The results were unanimous: none of the AI systems utilized the schema markup during the real-time fetch. They consistently ignored JSON-LD, Microdata, and RDFa, choosing instead to parse the visible HTML content of the page. This suggests a significant disconnect between what developers think AI needs (structured metadata) and what AI actually consumes (the rendered user experience).
Limitations of the Study
It is important to address what the report doesn’t cover.
- The "Already Visible" Bias: Every page in the study was already receiving 100+ citations from AI. These pages were already "in the system." The study does not answer whether schema helps a "zero-visibility" page get indexed or crawled for the first time.
- The Speed of Change: The 30-day window might be too short to observe long-term indexing shifts.
- The "Everything Else" Factor: When webmasters add schema, they often clean up their site code, improve page speed, or update content. Separating the "clean-up" effect from the "schema" effect is nearly impossible in a real-world environment.
Implications for SEO Strategy
So, should you stop using schema? Absolutely not.
The report focuses exclusively on AI citations. It does not address the vital role schema plays in Google’s traditional SERPs, such as:
- Rich Snippets: Star ratings, event dates, and recipe cards that increase click-through rates (CTR).
- Knowledge Graphs: Providing structured entity information that helps Google understand who you are and what your brand represents.
- Semantic Clarity: Even if AI models aren’t "reading" the schema during a retrieval event, schema remains a best practice for search engine crawlers to map relationships between entities.

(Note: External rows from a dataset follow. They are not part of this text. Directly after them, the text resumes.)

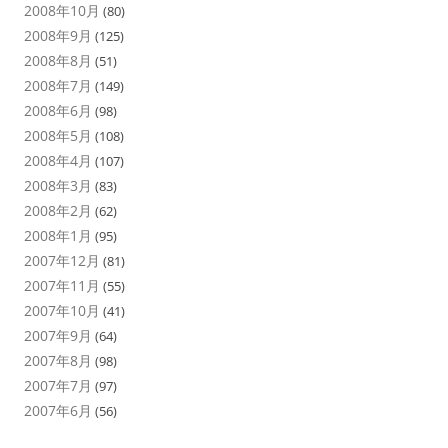
2008年10月
(80)
2008年9月
(125)
2008年8月
(51)
2008年7月
(149)
2008年6月
(98)
2008年5月
(108)
2008年4月
(107)
2008年3月
(83)
2008年2月
(62)
2008年1月
(95)
2007年12月
(81)
2007年11月
(55)
2007年10月
(41)
2007年9月
(64)
2007年8月
(98)
2007年7月
(97)
2007年6月
(56)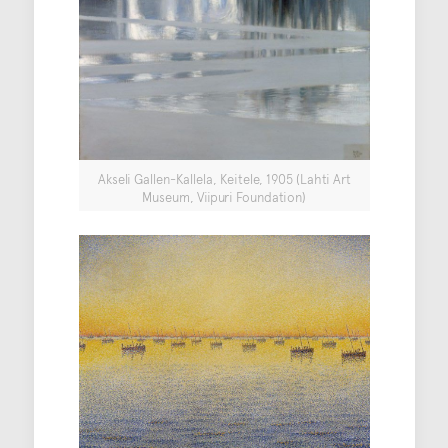
Akseli Gallen-Kallela, Keitele, 1905 (Lahti Art
Museum, Viipuri Foundation)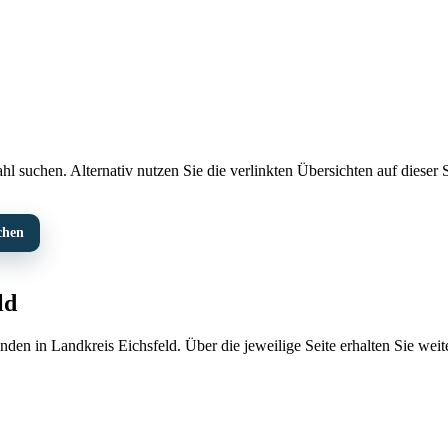
l suchen. Alternativ nutzen Sie die verlinkten Übersichten auf dieser S
chen
ld
nden in Landkreis Eichsfeld. Über die jeweilige Seite erhalten Sie we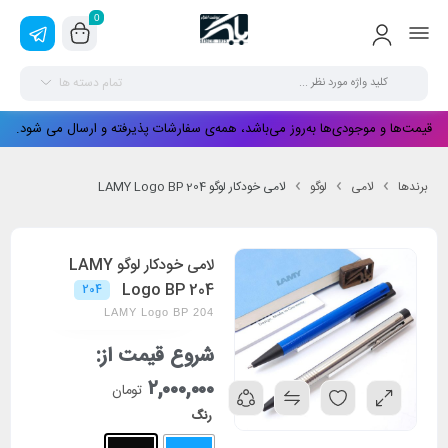
0
تمام دسته ها
قیمت‌ها و موجودی‌ها به‌روز می‌باشد، همه‌ی سفارشات پذیرفته و ارسال می شود.
برندها
لامی
لوگو
لامی خودکار لوگو LAMY Logo BP 204
لامی خودکار لوگو LAMY
Logo BP 204
204
LAMY Logo BP 204
شروع قیمت از:
۲,۰۰۰,۰۰۰
تومان
رنگ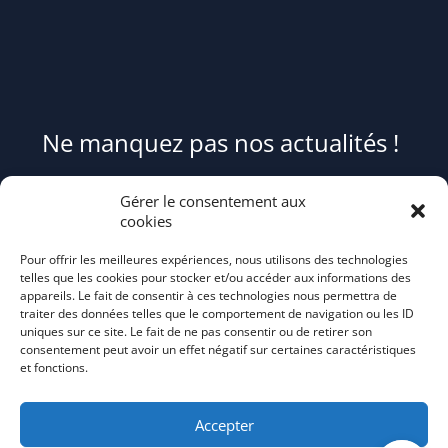
Ne manquez pas nos actualités !
Pour être informé(e) des évènements du syndicat et recevoir des
Gérer le consentement aux
conseils et astuces pour mieux trier et réduire vos déchets,
cookies
abonnez-
Pour offrir les meilleures expériences, nous utilisons des technologies
vous au flash info bi-mensuel Tri Action!
telles que les cookies pour stocker et/ou accéder aux informations des
appareils. Le fait de consentir à ces technologies nous permettra de
traiter des données telles que le comportement de navigation ou les ID
uniques sur ce site. Le fait de ne pas consentir ou de retirer son
consentement peut avoir un effet négatif sur certaines caractéristiques
et fonctions.
Accepter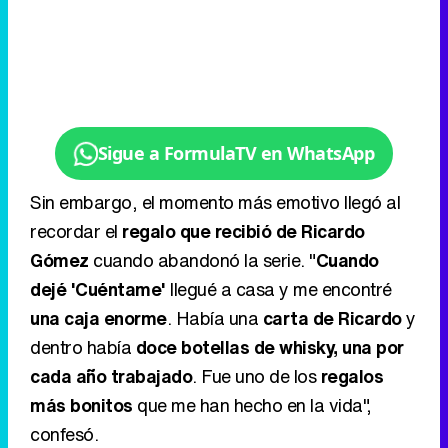
Sigue a FormulaTV en WhatsApp
Sin embargo, el momento más emotivo llegó al
recordar el
regalo que recibió de Ricardo
Gómez
cuando abandonó la serie. "
Cuando
dejé 'Cuéntame'
llegué a casa y me encontré
una caja enorme
. Había una
carta de Ricardo
y
dentro había
doce botellas de whisky, una por
cada año trabajado
. Fue uno de los
regalos
más bonitos
que me han hecho en la vida",
confesó.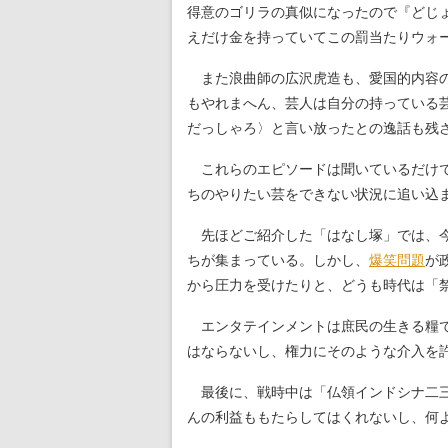
得意のゴリラの真似になったので『どじ
えだけ金を持っていてこの罰当たりウォ
また浪曲師の広沢虎造も、愛国的内容の
もやれまへん、芸人は自分の持っている
だっしゃろ〉と言い放ったとの逸話も残
これらのエピソードは聞いているだけで
ちのやりたい芸をできない状況に追い込
先ほどご紹介した「はなし塚」では、今
ちが集まっている。しかし、
爆笑問題
が
から圧力を受けたりと、どうも時代は「
エンタテインメントは庶民の生きる糧で
はならないし、権力にそのような介入を
最後に、戦時中は「仏領インドシナ二三
んの利益ももたらしてはくれないし、何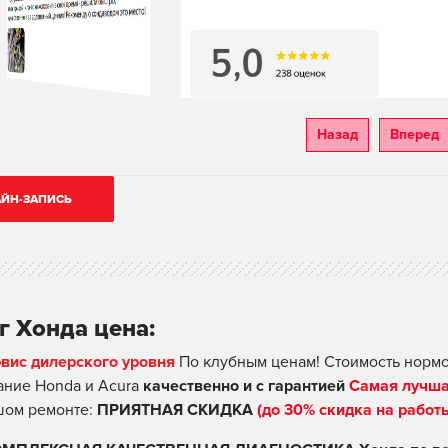
Назад
Вперед
ЙН-ЗАПИСЬ
г Хонда цена:
рвис дилерского уровня
По клубным ценам! Стоимость нормо
ние Honda и Acura
качественно и с гарантией
Самая лучша
шом ремонте:
ПРИЯТНАЯ СКИДКА
(до 30% скидка на работ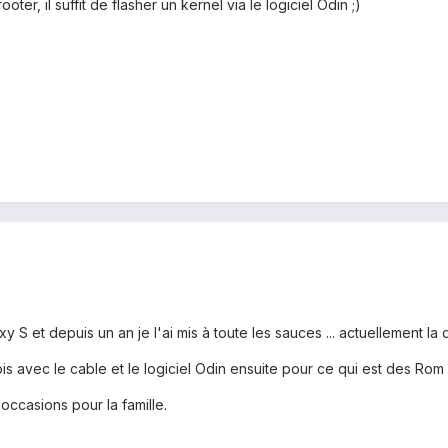
oter, il suffit de flasher un kernel via le logiciel Odin ;)
xy S et depuis un an je l'ai mis à toute les sauces ... actuellement
fois avec le cable et le logiciel Odin ensuite pour ce qui est des 
ccasions pour la famille.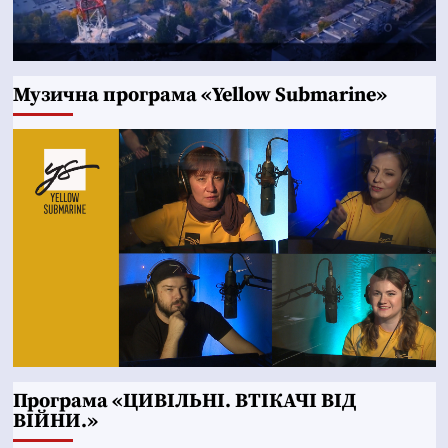
Музична програма «Yellow Submarine»
Програма «ЦИВІЛЬНІ. ВТІКАЧІ ВІД
ВІЙНИ.»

The takeaway is not that schema is useless; the takeaway is that schema is not a "magic bullet" for AI traffic. If your goal is to be cited by ChatGPT or Google’s AI Overviews, this study suggests you should stop obsessing over JSON-LD and return your focus to the fundamentals: originality, authority, and content quality.
Conclusion: A Shift in Perspective
The Ahrefs report serves as a reality check for the SEO industry. In the race to appease the algorithms of the future, we have often relied on technical "hacks" in the hope of gaining an edge. However, the data suggests that AI models are becoming increasingly sophisticated at interpreting the content of a page directly, rather than relying on the structured tags we leave for them.
As we look toward 2025 and beyond, the focus of SEO will likely shift further toward "human-centric" metrics. If the machines are indeed ignoring our carefully crafted JSON-LD in favor of the raw, visible information on our pages, then the most effective way to earn an AI citation remains the same way we have always earned a reader’s trust: by providing the most accurate, well-cited, and insightful information available.
Schema will continue to have its place in the developer’s toolkit, but perhaps it is time to stop viewing it as a shortcut to AI authority. The data is clear: if you want to be cited, be worth citing.